◆ Work to be completed
Start at the line below containing "Find a Podcast" and stop at the line containing "diabetes, but it". Repeat every line of that stretch exactly, and nothing outside it.

◆ Saved data entries
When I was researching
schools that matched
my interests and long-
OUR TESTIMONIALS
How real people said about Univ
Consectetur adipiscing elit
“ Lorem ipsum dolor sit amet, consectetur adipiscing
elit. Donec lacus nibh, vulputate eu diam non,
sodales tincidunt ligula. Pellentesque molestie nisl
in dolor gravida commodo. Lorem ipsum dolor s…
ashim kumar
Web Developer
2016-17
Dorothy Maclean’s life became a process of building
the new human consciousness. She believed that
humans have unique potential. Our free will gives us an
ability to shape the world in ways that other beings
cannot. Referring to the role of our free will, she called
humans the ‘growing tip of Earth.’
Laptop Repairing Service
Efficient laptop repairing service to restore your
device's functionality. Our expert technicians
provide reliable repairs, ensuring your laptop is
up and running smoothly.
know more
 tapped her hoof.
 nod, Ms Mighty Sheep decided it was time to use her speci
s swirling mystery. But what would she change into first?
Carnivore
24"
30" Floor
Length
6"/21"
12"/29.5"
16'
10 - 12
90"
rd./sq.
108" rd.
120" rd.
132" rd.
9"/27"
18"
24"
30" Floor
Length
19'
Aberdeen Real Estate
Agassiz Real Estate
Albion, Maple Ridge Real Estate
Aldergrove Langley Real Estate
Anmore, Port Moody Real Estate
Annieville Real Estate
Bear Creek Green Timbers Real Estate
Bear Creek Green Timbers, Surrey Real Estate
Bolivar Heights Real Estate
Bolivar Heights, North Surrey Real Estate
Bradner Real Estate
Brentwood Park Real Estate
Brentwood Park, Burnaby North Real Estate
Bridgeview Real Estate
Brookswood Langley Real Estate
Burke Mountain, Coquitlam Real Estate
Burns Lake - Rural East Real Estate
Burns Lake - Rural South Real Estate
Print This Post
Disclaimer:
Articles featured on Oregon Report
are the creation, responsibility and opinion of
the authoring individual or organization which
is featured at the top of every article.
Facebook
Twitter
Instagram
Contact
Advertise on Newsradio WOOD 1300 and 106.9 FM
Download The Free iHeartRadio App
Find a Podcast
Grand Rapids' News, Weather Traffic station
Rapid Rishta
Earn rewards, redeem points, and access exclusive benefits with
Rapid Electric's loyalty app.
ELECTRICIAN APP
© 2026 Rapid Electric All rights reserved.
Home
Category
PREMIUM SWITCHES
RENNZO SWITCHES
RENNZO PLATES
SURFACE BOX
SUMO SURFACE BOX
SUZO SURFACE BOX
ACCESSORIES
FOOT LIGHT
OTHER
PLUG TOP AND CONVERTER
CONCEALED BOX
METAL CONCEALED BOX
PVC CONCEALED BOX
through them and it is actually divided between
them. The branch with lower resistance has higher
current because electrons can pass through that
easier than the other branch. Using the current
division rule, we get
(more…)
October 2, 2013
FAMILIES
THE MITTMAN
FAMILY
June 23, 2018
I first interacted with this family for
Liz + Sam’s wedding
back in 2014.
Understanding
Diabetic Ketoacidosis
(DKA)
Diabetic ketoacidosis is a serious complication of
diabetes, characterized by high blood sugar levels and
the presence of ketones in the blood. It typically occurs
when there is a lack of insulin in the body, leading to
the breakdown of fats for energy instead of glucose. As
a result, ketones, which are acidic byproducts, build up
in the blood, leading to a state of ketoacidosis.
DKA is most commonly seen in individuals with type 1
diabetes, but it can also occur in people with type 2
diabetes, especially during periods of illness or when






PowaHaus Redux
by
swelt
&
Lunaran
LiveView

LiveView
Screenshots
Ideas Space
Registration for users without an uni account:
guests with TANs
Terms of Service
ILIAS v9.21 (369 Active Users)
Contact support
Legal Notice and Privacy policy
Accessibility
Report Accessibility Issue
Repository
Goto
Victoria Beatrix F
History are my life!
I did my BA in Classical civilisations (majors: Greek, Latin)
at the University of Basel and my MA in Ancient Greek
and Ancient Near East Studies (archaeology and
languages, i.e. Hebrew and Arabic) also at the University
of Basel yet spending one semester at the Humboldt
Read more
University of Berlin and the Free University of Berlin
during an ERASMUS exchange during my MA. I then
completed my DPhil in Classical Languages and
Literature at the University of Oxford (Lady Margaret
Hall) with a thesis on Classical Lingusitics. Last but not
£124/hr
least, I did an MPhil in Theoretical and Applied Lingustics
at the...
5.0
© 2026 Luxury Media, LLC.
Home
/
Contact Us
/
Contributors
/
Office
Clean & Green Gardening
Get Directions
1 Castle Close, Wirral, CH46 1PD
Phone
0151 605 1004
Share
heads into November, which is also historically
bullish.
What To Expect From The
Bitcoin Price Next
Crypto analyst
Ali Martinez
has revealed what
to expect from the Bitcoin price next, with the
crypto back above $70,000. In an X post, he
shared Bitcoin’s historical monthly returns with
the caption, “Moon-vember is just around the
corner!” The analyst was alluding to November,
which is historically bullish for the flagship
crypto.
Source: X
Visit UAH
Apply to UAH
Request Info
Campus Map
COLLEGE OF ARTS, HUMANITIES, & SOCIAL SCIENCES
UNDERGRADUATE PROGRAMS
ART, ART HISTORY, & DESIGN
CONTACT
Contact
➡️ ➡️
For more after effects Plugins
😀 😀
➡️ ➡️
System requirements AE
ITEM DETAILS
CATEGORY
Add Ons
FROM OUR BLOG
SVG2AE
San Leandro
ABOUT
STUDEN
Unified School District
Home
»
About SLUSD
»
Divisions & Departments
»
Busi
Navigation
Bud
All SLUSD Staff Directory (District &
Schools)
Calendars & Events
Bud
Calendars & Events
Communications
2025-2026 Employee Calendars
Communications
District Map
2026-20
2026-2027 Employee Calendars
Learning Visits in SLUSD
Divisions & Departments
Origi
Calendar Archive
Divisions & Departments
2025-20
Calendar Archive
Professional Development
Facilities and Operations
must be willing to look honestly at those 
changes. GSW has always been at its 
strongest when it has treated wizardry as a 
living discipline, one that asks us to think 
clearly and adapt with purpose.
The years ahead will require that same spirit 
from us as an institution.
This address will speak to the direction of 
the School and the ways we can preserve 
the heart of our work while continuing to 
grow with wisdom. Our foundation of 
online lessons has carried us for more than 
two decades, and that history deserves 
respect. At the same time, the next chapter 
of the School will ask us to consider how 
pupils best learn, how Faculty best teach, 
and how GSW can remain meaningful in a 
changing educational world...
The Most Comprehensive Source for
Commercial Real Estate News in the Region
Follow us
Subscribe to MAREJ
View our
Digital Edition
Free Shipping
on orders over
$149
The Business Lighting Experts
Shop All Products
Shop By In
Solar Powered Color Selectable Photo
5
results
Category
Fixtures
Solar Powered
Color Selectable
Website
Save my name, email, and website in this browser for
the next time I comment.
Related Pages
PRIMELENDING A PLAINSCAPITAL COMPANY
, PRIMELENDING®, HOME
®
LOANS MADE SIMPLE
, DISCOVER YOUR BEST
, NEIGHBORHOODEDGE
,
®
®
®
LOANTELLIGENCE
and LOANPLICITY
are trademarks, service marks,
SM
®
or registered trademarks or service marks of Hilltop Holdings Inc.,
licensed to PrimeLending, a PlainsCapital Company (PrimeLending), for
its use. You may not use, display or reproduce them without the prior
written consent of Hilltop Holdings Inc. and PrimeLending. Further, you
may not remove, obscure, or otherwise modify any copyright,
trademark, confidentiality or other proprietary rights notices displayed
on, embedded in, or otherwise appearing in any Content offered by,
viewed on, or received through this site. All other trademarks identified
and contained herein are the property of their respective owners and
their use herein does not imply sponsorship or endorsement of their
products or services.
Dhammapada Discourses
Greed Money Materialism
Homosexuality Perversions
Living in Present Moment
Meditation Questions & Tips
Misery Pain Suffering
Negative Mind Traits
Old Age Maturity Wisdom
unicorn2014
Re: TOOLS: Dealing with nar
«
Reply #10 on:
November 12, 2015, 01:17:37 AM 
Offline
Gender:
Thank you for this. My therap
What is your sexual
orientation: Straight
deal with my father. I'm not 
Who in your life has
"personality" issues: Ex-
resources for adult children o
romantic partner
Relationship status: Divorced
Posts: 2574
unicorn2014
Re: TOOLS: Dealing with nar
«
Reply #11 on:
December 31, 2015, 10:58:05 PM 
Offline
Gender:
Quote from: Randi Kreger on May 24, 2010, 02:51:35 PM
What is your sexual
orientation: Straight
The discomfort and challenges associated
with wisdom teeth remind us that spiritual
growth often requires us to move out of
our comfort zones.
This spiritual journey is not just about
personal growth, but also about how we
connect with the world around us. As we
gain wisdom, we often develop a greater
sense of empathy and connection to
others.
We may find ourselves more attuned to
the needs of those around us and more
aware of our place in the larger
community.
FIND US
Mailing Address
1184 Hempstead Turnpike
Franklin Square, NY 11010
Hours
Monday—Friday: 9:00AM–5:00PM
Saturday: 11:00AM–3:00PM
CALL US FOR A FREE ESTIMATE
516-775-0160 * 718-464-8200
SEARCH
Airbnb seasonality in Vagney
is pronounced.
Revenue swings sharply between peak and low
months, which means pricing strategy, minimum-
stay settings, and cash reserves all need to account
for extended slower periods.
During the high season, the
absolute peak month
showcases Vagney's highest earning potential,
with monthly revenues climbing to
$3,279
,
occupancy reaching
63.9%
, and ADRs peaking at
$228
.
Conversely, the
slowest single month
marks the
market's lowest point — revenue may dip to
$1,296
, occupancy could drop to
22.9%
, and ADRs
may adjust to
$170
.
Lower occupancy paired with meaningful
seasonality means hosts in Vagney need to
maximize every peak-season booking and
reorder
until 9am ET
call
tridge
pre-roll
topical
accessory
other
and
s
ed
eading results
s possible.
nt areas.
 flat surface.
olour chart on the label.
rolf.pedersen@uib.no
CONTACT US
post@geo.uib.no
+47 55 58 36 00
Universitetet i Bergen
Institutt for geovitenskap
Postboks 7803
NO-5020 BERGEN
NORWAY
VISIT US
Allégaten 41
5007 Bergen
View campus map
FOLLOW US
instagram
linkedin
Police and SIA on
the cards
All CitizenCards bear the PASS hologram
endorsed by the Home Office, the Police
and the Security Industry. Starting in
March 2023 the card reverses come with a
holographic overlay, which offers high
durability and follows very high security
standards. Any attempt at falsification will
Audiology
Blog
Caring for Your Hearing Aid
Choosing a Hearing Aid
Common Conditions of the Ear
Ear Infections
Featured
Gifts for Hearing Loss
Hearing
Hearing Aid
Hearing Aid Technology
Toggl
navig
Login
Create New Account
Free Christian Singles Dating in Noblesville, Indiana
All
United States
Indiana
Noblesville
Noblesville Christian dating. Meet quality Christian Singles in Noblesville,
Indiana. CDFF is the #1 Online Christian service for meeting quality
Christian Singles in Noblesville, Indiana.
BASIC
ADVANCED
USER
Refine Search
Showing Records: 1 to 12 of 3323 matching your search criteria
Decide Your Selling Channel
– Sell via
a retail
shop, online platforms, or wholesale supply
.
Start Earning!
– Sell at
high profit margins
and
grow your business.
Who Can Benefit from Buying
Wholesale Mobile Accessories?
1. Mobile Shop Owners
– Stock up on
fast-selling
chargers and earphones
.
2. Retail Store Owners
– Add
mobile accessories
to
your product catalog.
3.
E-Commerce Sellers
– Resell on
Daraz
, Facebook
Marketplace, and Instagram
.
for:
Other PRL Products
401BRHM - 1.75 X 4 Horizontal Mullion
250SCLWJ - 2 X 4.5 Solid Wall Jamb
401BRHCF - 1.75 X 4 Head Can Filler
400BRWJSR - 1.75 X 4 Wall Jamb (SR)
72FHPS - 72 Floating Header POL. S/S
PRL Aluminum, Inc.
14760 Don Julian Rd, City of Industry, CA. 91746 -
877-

◆ Exercise response
Find a Podcast
Grand Rapids' News, Weather Traffic station
Rapid Rishta
Earn rewards, redeem points, and access exclusive benefits with
Rapid Electric's loyalty app.
ELECTRICIAN APP
© 2026 Rapid Electric All rights reserved.
Home
Category
PREMIUM SWITCHES
RENNZO SWITCHES
RENNZO PLATES
SURFACE BOX
SUMO SURFACE BOX
SUZO SURFACE BOX
ACCESSORIES
FOOT LIGHT
OTHER
PLUG TOP AND CONVERTER
CONCEALED BOX
METAL CONCEALED BOX
PVC CONCEALED BOX
through them and it is actually divided between
them. The branch with lower resistance has higher
current because electrons can pass through that
easier than the other branch. Using the current
division rule, we get
(more…)
October 2, 2013
FAMILIES
THE MITTMAN
FAMILY
June 23, 2018
I first interacted with this family for
Liz + Sam’s wedding
back in 2014.
Understanding
Diabetic Ketoacidosis
(DKA)
Diabetic ketoacidosis is a serious complication of
diabetes, characterized by high blood sugar levels and
the presence of ketones in the blood. It typically occurs
when there is a lack of insulin in the body, leading to
the breakdown of fats for energy instead of glucose. As
a result, ketones, which are acidic byproducts, build up
in the blood, leading to a state of ketoacidosis.
DKA is most commonly seen in individuals with type 1
diabetes, but it can also occur in people with type 2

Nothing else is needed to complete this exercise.